[Extracted page text data]
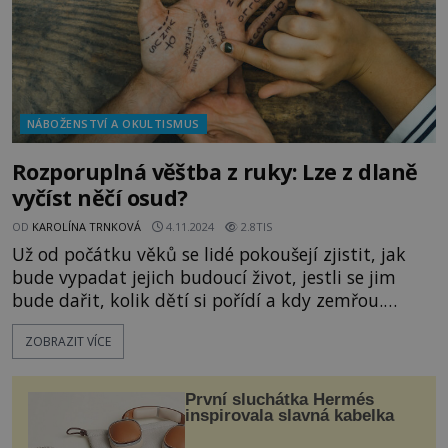
NÁBOŽENSTVÍ A OKULTISMUS
Rozporuplná věštba z ruky: Lze z dlaně
vyčíst něčí osud?
OD
KAROLÍNA TRNKOVÁ
4.11.2024
2.8TIS
Už od počátku věků se lidé pokoušejí zjistit, jak
bude vypadat jejich budoucí život, jestli se jim
bude dařit, kolik dětí si pořídí a kdy zemřou.
Jednou z nejstarších a zároveň
ZOBRAZIT VÍCE
nejkontroverznějších metod, která se snaží dát na
podobné otázky odpověď, je chiromantie neboli
nauka o věštění z rukou. Zatímco někteří tento
První sluchátka Hermés
způsob předvídání budoucnosti považují za
inspirovala slavná kabelka
šarlatánství, jiní v něj bezmezně věří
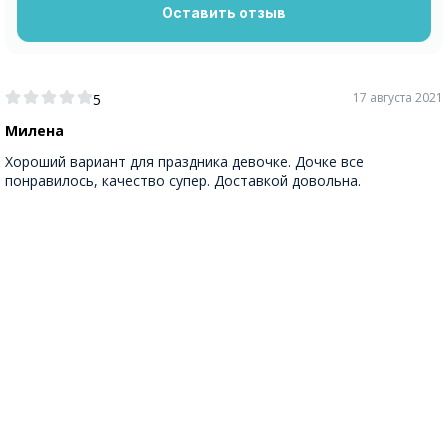
Оставить отзыв
17 августа 2021
5
Милена
Хороший вариант для праздника девочке. Дочке все
понравилось, качество супер. Доставкой довольна.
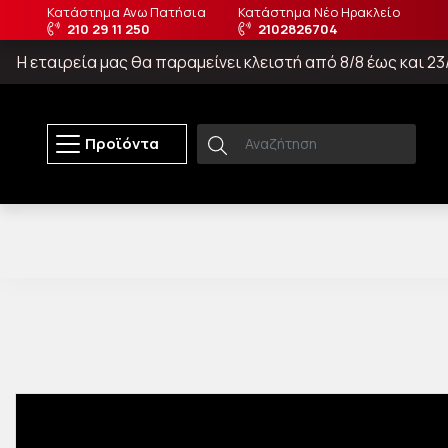
Κατάστημα Ανω Πατήσια
Κατάστημα Νέο Ηρακλείο
210 29 11 250
2102826704
Η εταιρεία μας θα παραμείνει κλειστή από 8/8 έως και 
Προϊόντα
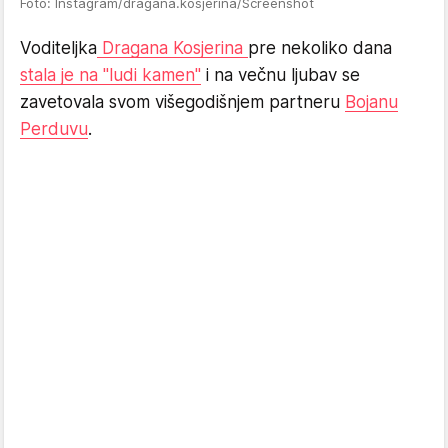
Foto: Instagram/dragana.kosjerina/Screenshot
Voditeljka
Dragana Kosjerina
pre nekoliko dana
stala je na "ludi kamen"
i na večnu ljubav se
zavetovala svom višegodišnjem partneru
Bojanu
Perduvu
.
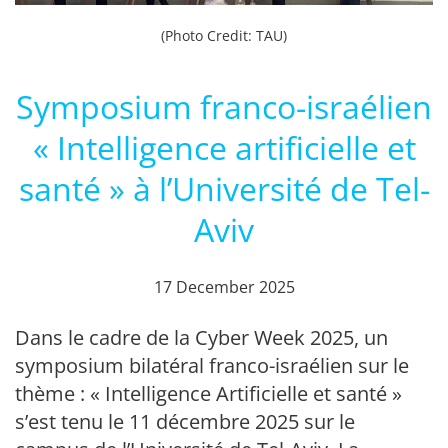
(Photo Credit: TAU)
Symposium franco-israélien
« Intelligence artificielle et
santé » à l’Université de Tel-
Aviv
17 December 2025
Dans le cadre de la Cyber Week 2025, un
symposium bilatéral franco-israélien sur le
thème : « Intelligence Artificielle et santé »
s’est tenu le 11 décembre 2025 sur le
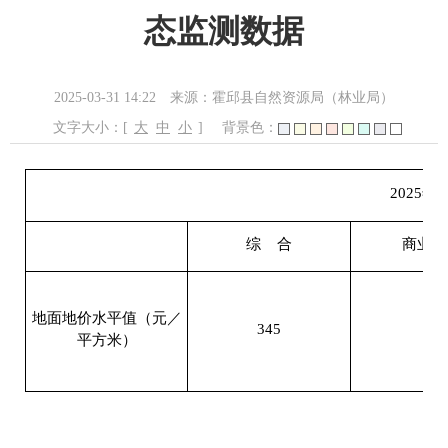
态监测数据
2025-03-31 14:22
来源：霍邱县自然资源局（林业局）
文字大小：[
大
中
小
]
背景色：
2025年
综
合
商业用
地面地价水平值（元／
345
/
平方米）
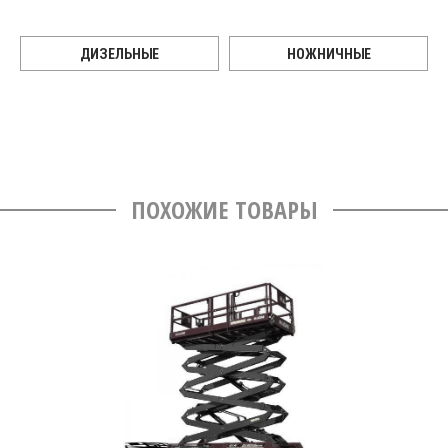
ДИЗЕЛЬНЫЕ
НОЖНИЧНЫЕ
ПОХОЖИЕ ТОВАРЫ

__What the task asks__
Repeat only the lines from the one with "Оставить отзыв" through the end of the data, both included and exactly as written. Pictures stay out of the copy.

__Response__
Оставить отзыв
17 августа 2021
5
Милена
Хороший вариант для праздника девочке. Дочке все
понравилось, качество супер. Доставкой довольна.
Κατάστημα Ανω Πατήσια
Κατάστημα Νέο Ηρακλείο
210 29 11 250
2102826704
Η εταιρεία μας θα παραμείνει κλειστή από 8/8 έως και 
Προϊόντα
Foto: Instagram/dragana.kosjerina/Screenshot
Voditeljka
Dragana Kosjerina
pre nekoliko dana
stala je na "ludi kamen"
i na večnu ljubav se
zavetovala svom višegodišnjem partneru
Bojanu
Perduvu
.
(Photo Credit: TAU)
Symposium franco-israélien
« Intelligence artificielle et
santé » à l’Université de Tel-
Aviv
17 December 2025
Dans le cadre de la Cyber Week 2025, un
symposium bilatéral franco-israélien sur le
thème : « Intelligence Artificielle et santé »
s’est tenu le 11 décembre 2025 sur le
态监测数据
2025-03-31 14:22
来源：霍邱县自然资源局（林业局）
文字大小：[
大
中
小
]
背景色：
2025年
综
合
商业用
地面地价水平值（元／
345
/
平方米）
ДИЗЕЛЬНЫЕ
НОЖНИЧНЫЕ
ПОХОЖИЕ ТОВАРЫ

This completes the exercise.